Mudança ‘leve’ em marco das concessões pode destravar investimentos

Valor Econômico – A atualização do marco legal das concessões (Lei 8.987/95), que completou 30 anos em fevereiro, deve ter debate e votação retomados no Congresso na primeira quinzena de abril. A previsão é do relator do projeto de lei (PL) na Câmara dos Deputados, Arnaldo Jardim (Cidadania-SP).

O parlamentar está concluindo a rodada de consulta aos especialistas e às entidades do setor para fechar seu parecer, a ser apresentado na reunião de líderes partidários na segunda semana de abril. A proposta pega carona no PL 7.063/2017, que passou por debate em comissão especial.

Ao Valor Jardim informou que, depois de apresentar o relatório aos líderes da Casa, levará o texto à votação em plenário. O projeto tramita em regime de urgência. O deputado foi designado relator pelo então presidente da Câmara, Arthur Lira (PP-AL), decisão que foi mantida por seu sucessor, Hugo Motta (Republicanos-PB).

Com a expectativa de destravar investimentos, tanto Motta como o ministro da Fazenda, Fernando Haddad, já sinalizaram que a atualização da lei é pauta prioritária. O PL propõe mudanças também na Lei 11.079/04, sobre parceria público-privada (PPP).

Procurado, o Ministério da Fazenda reiterou seu entendimento sobre a mudança na legislação. “Trata-se de uma agenda prioritária para o ministério, que contribui para reduzir incertezas e aumentar a confiança de investidores e operadores do setor, gerar empregos e melhorar a prestação de serviços públicos à população.”

A Fazenda defende que essa atualização é “fundamental para modernizar o ambiente regulatório e dar maior segurança jurídica aos investimentos em infraestrutura no Brasil”. De acordo com a pasta, o projeto de lei propõe “aperfeiçoamentos relevantes como regras mais claras para repartição de riscos, alternativas para solução consensual de conflitos, maior autonomia na gestão de receitas e mecanismos que garantem o equilíbrio econômico-financeiro dos contratos”.

Atualmente, o relator tem definidos 21 pontos de aperfeiçoamento, sendo 18 da Lei das Concessões e outros três da Lei de PPPs. A proposta é acompanhada com atenção por especialistas do setor, preocupados com eventuais inovações que possam gerar insegurança jurídica e incertezas que afetem investidores.

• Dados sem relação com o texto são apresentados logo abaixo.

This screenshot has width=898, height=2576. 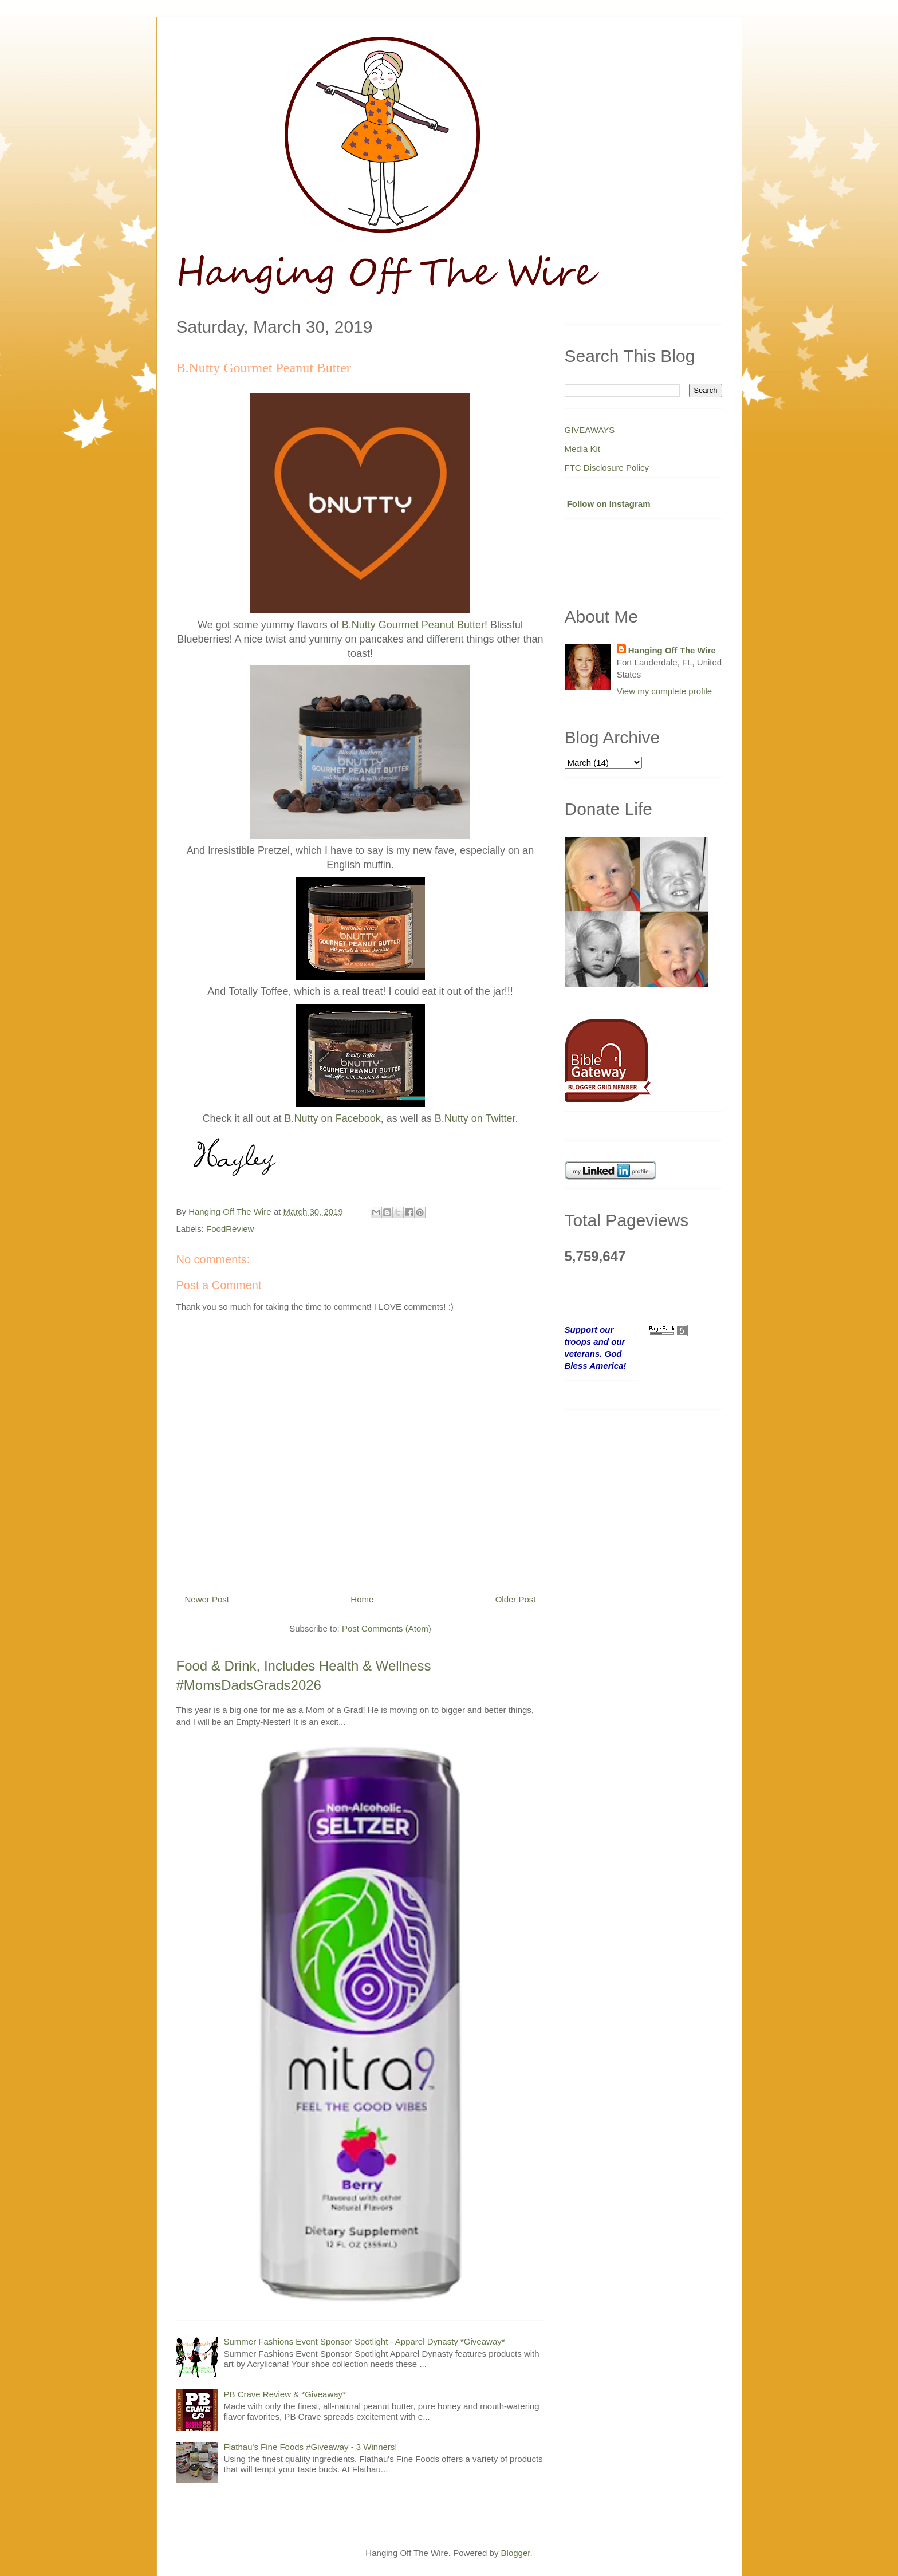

“Não precisamos de mudanças estruturais na lei, porque muito da segurança jurídica que temos no setor de infraestrutura decorre dos consensos interpretativos formados historicamente a partir de sua aplicação aos casos concretos”, disse, ao Valor, o advogado Fernando Vernalha, sócio-fundador do Vernalha Pereira.

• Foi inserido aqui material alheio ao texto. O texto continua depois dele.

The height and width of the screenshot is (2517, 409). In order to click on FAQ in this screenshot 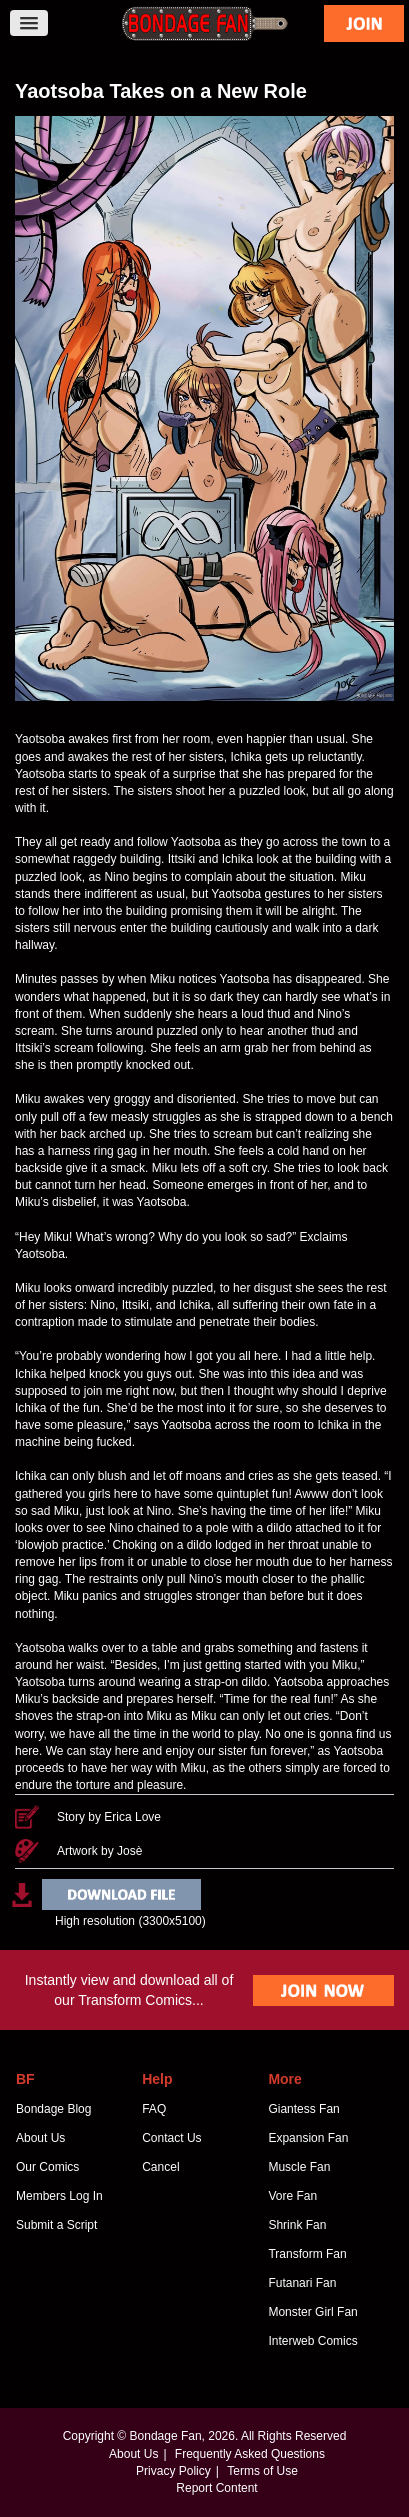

Vernalha, por outro lado, reconhece que algumas atualizações precisam ser feitas. Para ele, trata-se de mudanças que vão respaldar as “novas práticas” que se desenvolveram nas últimas décadas, mas sem respaldo na legislação.

Especialistas ouvidos pelo Valor avaliam que isso tem feito governos e concessionárias enfrentarem longos processos, com idas e vindas aos órgãos de controle, por falta de clareza na lei sobre temas espinhosos, como resolução de conflitos, reequilíbrio de contratos, transferência da titularidade, intervenção e recuperação judicial da concessão.

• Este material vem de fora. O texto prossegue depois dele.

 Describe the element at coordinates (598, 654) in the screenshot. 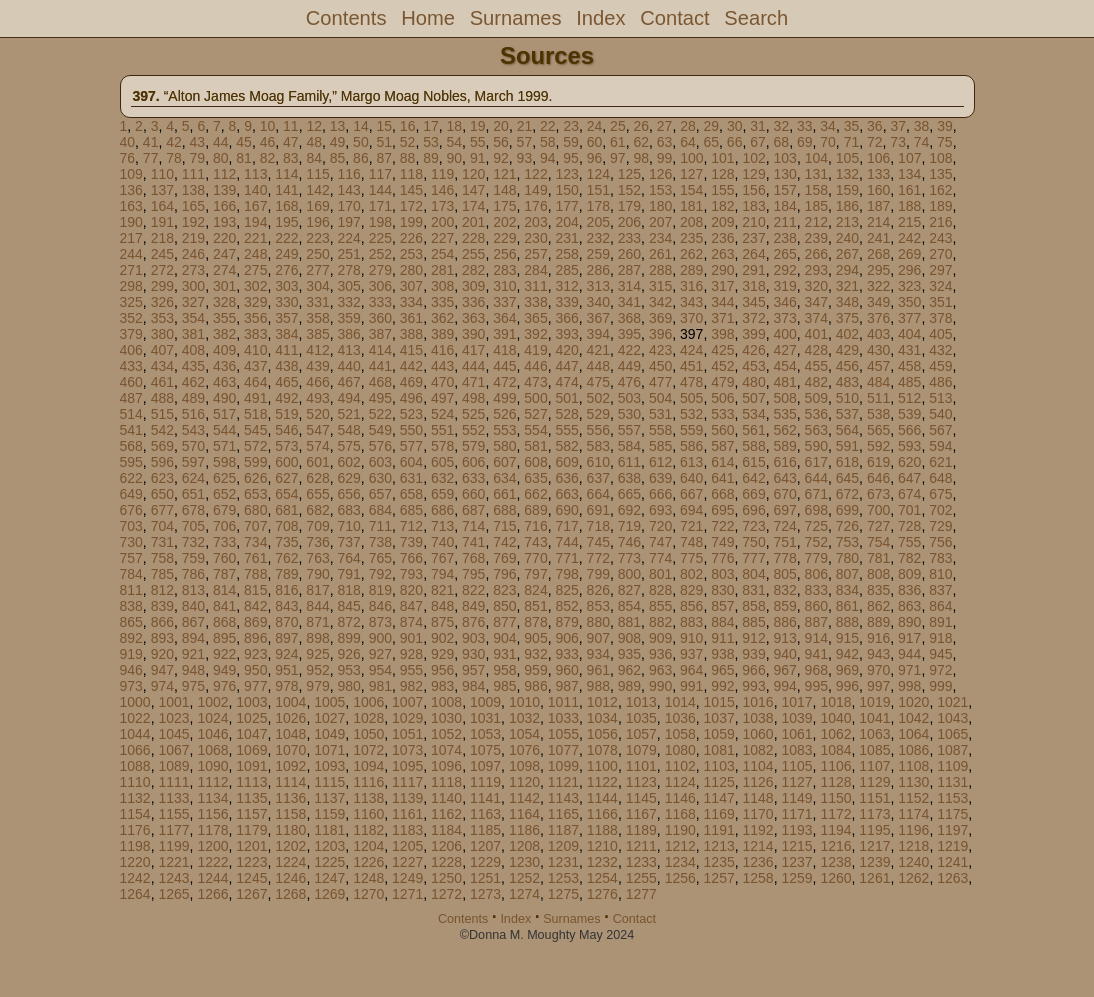 I see `934` at that location.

O também advogado e especialista em concessões Maurício Portugal Ribeiro reforça a necessidade de fazer apenas ajustes pontuais e “cirúrgicos” na lei. Nos debates, defende que “lei boa é lei velha”, que é capaz de conferir maior previsibilidade aos investidores do setor de infraestrutura.

Sócios de Infraestrutura e Energia do escritório Mattos Filho, André Luiz Freire e Marina Anselmo defendem que algumas mudanças demoraram para acontecer. Freire cita a criação de mecanismo de extinção de contratos por “inadimplemento” do poder público – quando o governo não honra compromissos financeiros, por exemplo.

“Hoje, o agente privado nessa condição não tem medida alguma para recorrer. Ou entra num acordo no qual abre mão de muita coisa ou tem que ir para o Judiciário, tendo que esperar o trânsito em julgado que leva mais de dez anos”, disse Freire.

Marina defende que é preciso disciplinar, mas não acabar com a recuperação judicial para concessionárias públicas. Segundo ela, a iniciativa de vedar a recuperação parte de percepção ruim sobre casos isolados, no qual o investidor privado usou o processo judicial para, por exemplo, se livrar do pagamento de outorgas.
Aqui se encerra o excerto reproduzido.